Impact of Experimental Conditions on Extracellular Vesicles’ Proteome: A Comparative Study

Round 1

Reviewer 1 Report

Gist/Summary: The authors'  in their work apply and consider  serum-free conditions for inderring in vitro small extra vesicules (sEV) studies. For this they employ, Fetal Bovine Serum (FBS) and conclude that they do not modify  cellular physiology whence done with this approach. However, serum starvation has limitations as it influences the sEV. The take home is non-interference of this takien up to the various biologicla activities.

The mansucript is well documented with good figures and statistics employing correlation coefficients, pathway analyses 

There must be an emphasis on how this could be the case say withe xosome depleted FBS and otehr scenarios. In othe rwords, the conclusions must delve into future diretcions

The heteroscedasticity is "heterosKedasticity" for regression.  Whiel Welch's test was done, the statistical measures and cutoff may be described in the text. Haveings aid this, the q value <0.01 is bit too high for an adjuste dp value.  Couldn't it be much better or lesser value so that you could have found more bona fide candidates? 

A pictorial methodology will be a nice addition. 

All websites/URLs may have last accessed dates

 

Minor but essential:

FBS may be expanded to Fetal bovine serum. I didn't see it abbreviated.  

L 226:  pathwayS

L277: referred TO as 

L433:  ARE decreased

L459:  method  ( pl remove s)

 

Author Response

Please see the attachment.

Author Response File: Author Response.pdf

Reviewer 2 Report

The authors report the effect of FBS, storage of sEV preparations, an additional stage of washing during the isolation procedure, on the proteome of sEV and reproducibility of experimental results.

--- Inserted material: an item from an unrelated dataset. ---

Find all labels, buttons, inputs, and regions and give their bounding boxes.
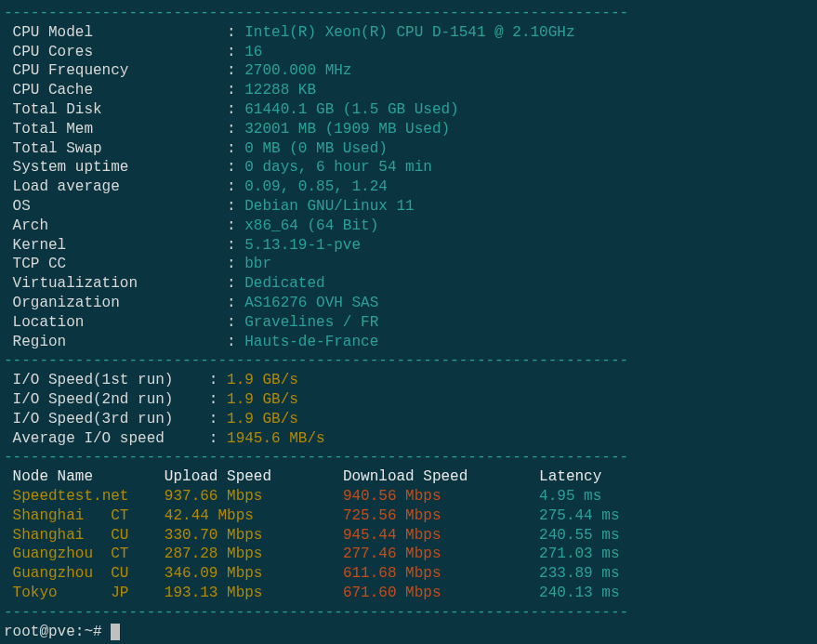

The topic is interesting. There are some minor and major issues that the authors may want to consider before publication.

 Major:

1. As recently published highly purified sEV preparations requires the sequential combinations of different methods (ultracentrifugation, high-resolution density gradient fractionation) [Cell 2019, PMID:30951670; J Extracell Vesicles 2020, PMID: 32944179].  Thus, it should be mentioned that the purity of the sEV preparations in this study is nonoptimal.

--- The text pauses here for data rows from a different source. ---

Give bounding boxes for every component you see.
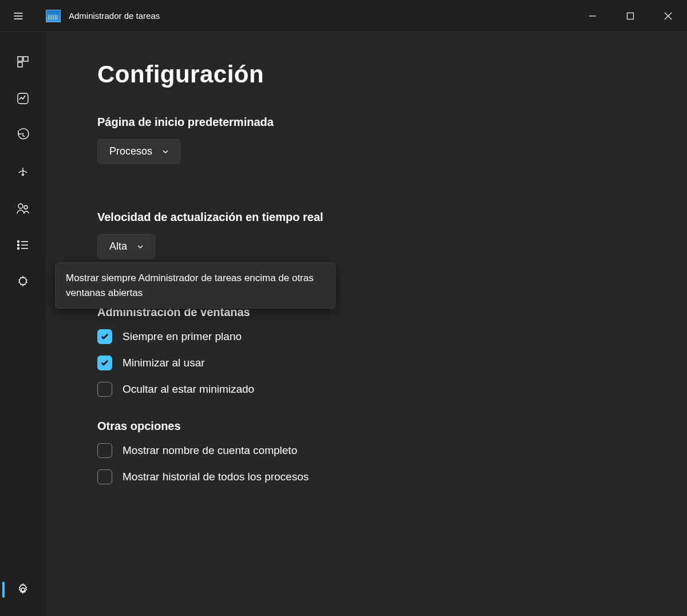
app-history-icon <box>16 128 30 142</box>
label-hide-when-minimized: Ocultar al estar minimizado <box>123 383 254 396</box>
checkbox-hide-when-minimized[interactable] <box>97 382 112 397</box>
page-title: Configuración <box>97 61 687 88</box>
nav-details[interactable] <box>0 227 45 263</box>
processes-icon <box>16 55 30 69</box>
checkbox-full-account-name[interactable] <box>97 443 112 458</box>
row-hide-when-minimized: Ocultar al estar minimizado <box>97 382 687 397</box>
nav-performance[interactable] <box>0 80 45 117</box>
svg-point-5 <box>22 174 23 176</box>
label-other-options: Otras opciones <box>97 420 687 433</box>
label-full-account-name: Mostrar nombre de cuenta completo <box>123 444 297 457</box>
dropdown-update-speed[interactable]: Alta <box>97 234 155 259</box>
maximize-icon <box>626 12 634 20</box>
nav-services[interactable] <box>0 263 45 300</box>
details-icon <box>16 238 30 252</box>
row-history-all-processes: Mostrar historial de todos los procesos <box>97 469 687 484</box>
nav-settings[interactable] <box>0 571 45 608</box>
group-other-options: Otras opciones Mostrar nombre de cuenta … <box>97 420 687 484</box>
titlebar: Administrador de tareas <box>0 0 687 32</box>
checkbox-history-all-processes[interactable] <box>97 469 112 484</box>
services-icon <box>16 275 30 289</box>
row-full-account-name: Mostrar nombre de cuenta completo <box>97 443 687 458</box>
content: Configuración Página de inicio predeterm… <box>46 32 687 616</box>
label-history-all-processes: Mostrar historial de todos los procesos <box>123 471 309 483</box>
svg-rect-1 <box>18 57 22 61</box>
dropdown-default-page-value: Procesos <box>109 145 152 157</box>
label-default-page: Página de inicio predeterminada <box>97 116 687 129</box>
svg-rect-3 <box>18 62 22 67</box>
checkbox-minimize-on-use[interactable] <box>97 356 112 370</box>
dropdown-default-page[interactable]: Procesos <box>97 139 180 164</box>
sidebar-bottom <box>0 571 45 608</box>
nav-users[interactable] <box>0 190 45 227</box>
tooltip-always-on-top: Mostrar siempre Administrador de tareas … <box>55 262 335 309</box>
window-controls <box>574 4 687 28</box>
dropdown-update-speed-value: Alta <box>109 240 127 252</box>
check-icon <box>100 332 109 341</box>
svg-point-9 <box>17 244 19 246</box>
startup-apps-icon <box>16 165 30 179</box>
hamburger-button[interactable] <box>5 2 32 30</box>
label-minimize-on-use: Minimizar al usar <box>123 357 205 369</box>
group-default-page: Página de inicio predeterminada Procesos <box>97 116 687 188</box>
row-minimize-on-use: Minimizar al usar <box>97 356 687 370</box>
minimize-button[interactable] <box>574 4 611 28</box>
label-update-speed: Velocidad de actualización en tiempo rea… <box>97 211 687 224</box>
app-icon <box>46 10 61 22</box>
sidebar <box>0 32 46 616</box>
label-always-on-top: Siempre en primer plano <box>123 330 242 343</box>
svg-point-7 <box>24 206 27 209</box>
app-title: Administrador de tareas <box>69 11 160 21</box>
body: Configuración Página de inicio predeterm… <box>0 32 687 616</box>
nav-startup[interactable] <box>0 153 45 190</box>
group-window-management: Administración de ventanas Siempre en pr… <box>97 306 687 397</box>
check-icon <box>100 358 109 368</box>
chevron-down-icon <box>136 243 144 251</box>
row-always-on-top: Siempre en primer plano <box>97 329 687 344</box>
close-button[interactable] <box>649 4 687 28</box>
svg-point-10 <box>17 248 19 250</box>
users-icon <box>16 202 30 215</box>
nav-processes[interactable] <box>0 44 45 80</box>
chevron-down-icon <box>161 148 169 156</box>
hamburger-icon <box>13 10 24 22</box>
maximize-button[interactable] <box>611 4 649 28</box>
minimize-icon <box>589 12 597 20</box>
svg-rect-2 <box>23 57 28 61</box>
nav-app-history[interactable] <box>0 117 45 153</box>
window: Administrador de tareas <box>0 0 687 616</box>
checkbox-always-on-top[interactable] <box>97 329 112 344</box>
gear-icon <box>16 583 30 597</box>
close-icon <box>664 12 672 20</box>
svg-rect-0 <box>627 13 634 19</box>
svg-point-8 <box>17 241 19 243</box>
svg-point-6 <box>18 204 23 208</box>
svg-point-11 <box>21 588 25 591</box>
performance-icon <box>16 92 30 105</box>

2. Please include photos of transmission electron microscopy of sEV preparations. According to independent studies, when sEV are purificated by ultracentrifugation, a large number of proteins, protein complexes, and lipoproteins are co-isolated with sEV [J Extracell Vesicles 2020, PMID: 32944179]. Therefore, it is necessary to control the composition of sEV preparations using transmission electron microscopy and take into account the presence of contaminating structures when analyzing and interpreting the research results.

3. Chapter 3.1: The authors compare the effect of the culture medium on the morphology and proliferation of melanoma cells. were the same number of cells seeded in plates for the comparative study? Please include this information in « 2. Materials and Methods» or « 3.1 Culture medium affected the morphology and proliferation, but not the viability of the cells».

 Minor:

Please include w/o FBS sEV, w/ wash sEV in abbreviation or include a more detailed description of these samples at the first mention in the text.

 

Author Response

Please see the attachment.

Author Response File: Author Response.pdf

Round 2

Reviewer 2 Report

The authors addressed most of my comments. I recommend it for publication.